A memory flickered — the two of them lying on their backs atop the hill outside the village, the night cold enough to see their breath. The stars had been bright, scattered across the sky like someone had thrown silver dust into the dark. Rei had pointed at one of them with dramatic seriousness.
"That one's definitely me," he declared. "Shining, handsome, and destined to be remembered for generations."
Kazuo had snorted, elbowing him. "More like that tiny one struggling to stay lit."
Rei didn't argue that time. He just smiled up at the sky, soft and genuine."Even if I'm just that one… I'm glad I met you, Kazuo."
The memory dissolved, leaving the cold, unbreathing body before him.
He lifted his head, tears slipping free. The world did not hear him scream—but inside, something broke so quietly it felt louder than any sound.All color drained from the room.
A tremor ran through him—not in the floor, but inside his chest, where something strained and tore loose.
Water burst into existence around him. Forced out as if his body could no longer contain it. It wrapped him in violent spirals, surging upward in chaotic waves. This wasn't the smooth discipline of his Water Magic. This was raw, volatile—thrashing like a storm trapped in human form.
A turbulent column coiled and broke around him again and again, refusing structure, refusing command.
Akame drew in a slow, measured breath. He lowered his blade slightly, the point angled with precise intent — ready to cut or to meet what was coming.
Akame's eyes followed the rising surge around Kazuo. "Esoteric Art?" he said, the words quiet, more observation than question. He watched for a moment longer, measuring the phenomenon before him. "No… this is not an Esoteric Art."
His gaze sharpened—not with shock, but with focused assessment, as though dissecting a puzzle across a battlefield.
"His aura is shifting," he said. "That should not be possible. A person's aura reflects the soul—unchanging by nature." He studied Kazuo as if confirming a theory rather than reacting to it. "For it to alter… something fundamental is being rewritten."

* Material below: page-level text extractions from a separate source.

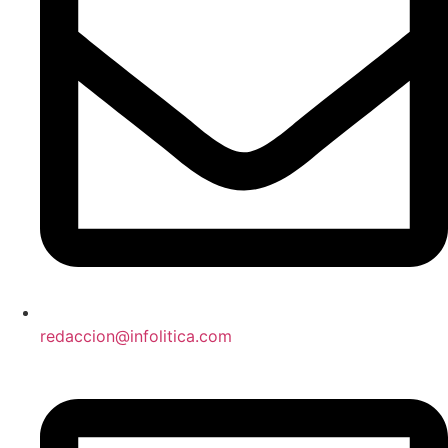
redaccion@infolitica.com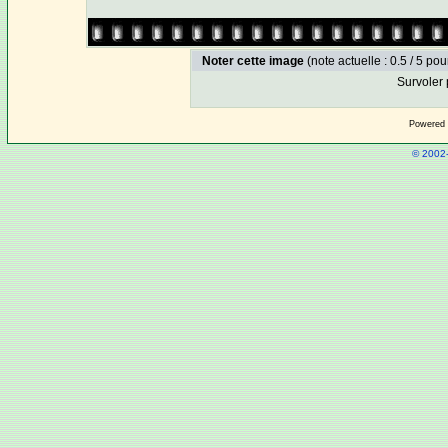
Noter cette image
(note actuelle : 0.5 / 5 pou
Survoler 
Powered
© 2002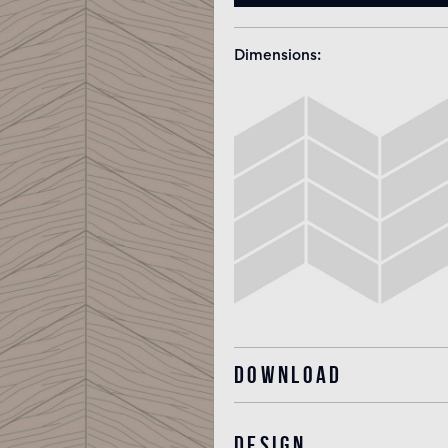
Dimensions
Download
Design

The column climbed, striking upward with pressure that shook the rafters without touching them. It tore at Kazuo's jacket, flinging spray into the air; droplets fell only to rise again, refusing to settle. His hair began to drain of color in erratic streaks — black giving way to stark white as if frost had raced through it, leaving disorder in its wake. Wet strands clung to his face before lifting, suspended in the chaotic updraft.
Then, without warning, the column collapsed inward — imploding, as if devoured by something that did not believe in mercy. The air shuddered, then fell still.

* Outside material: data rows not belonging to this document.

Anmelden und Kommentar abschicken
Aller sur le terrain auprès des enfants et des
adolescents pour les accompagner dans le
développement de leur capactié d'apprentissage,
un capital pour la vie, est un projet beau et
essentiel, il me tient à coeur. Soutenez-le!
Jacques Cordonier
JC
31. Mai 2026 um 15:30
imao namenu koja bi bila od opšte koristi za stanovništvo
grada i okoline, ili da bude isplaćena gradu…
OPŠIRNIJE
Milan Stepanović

Kazuo remained where he stood, head bowed. His hair hung in a wild, uneven mix of black and white, the only visible trace of what had torn through him. No water circled now, but a pressure lingered around him — like the moment after lightning, when the world still remembers the strike.
His breathing came steady. Too steady.
He lifted his head.
The eyes that rose to meet Akame's were wrong—emptied of humanity entirely. No pupils. No focus. Only a pale, washed-out glare filling the whole iris, like sight had been replaced with a blank, merciless instinct. A distorted smile stretched across his face, too wide to belong to a sane expression. Saliva slid from the corner of his mouth and down his chin, unnoticed, as if the body no longer remembered how to be human.

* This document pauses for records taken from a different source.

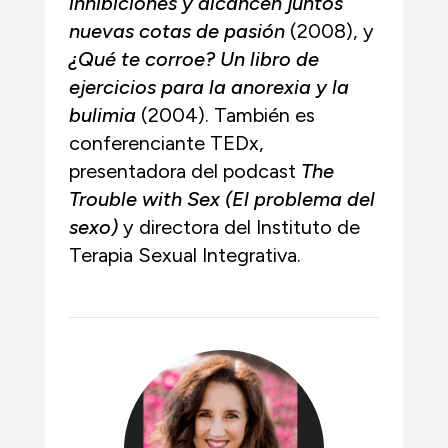
inhibiciones y alcancen juntos
nuevas cotas de pasión
(2008), y
¿Qué te corroe? Un libro de
ejercicios para la anorexia y la
bulimia
(2004). También es
conferenciante TEDx,
presentadora del podcast
The
Trouble with Sex (El problema del
sexo)
y directora del Instituto de
Terapia Sexual Integrativa.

Akame's stance shifted by a hair, Kotetsu adjusting with him.
"I see," he said quietly. "So this is the possibility our leader spoke of."
He studied Kazuo—his posture, his eyes, the unnatural stillness beneath the tremor of power.
"Hollow." His voice was clinical, precise. "What stands before me is a body moving without a soul to guide it."
Akame's stance settled, Kotetsu steady in his hand. "Very well," he said, calm as ever. His gaze did not waver from Kazuo's hollow eyes. "If this is your answer… then I will face it."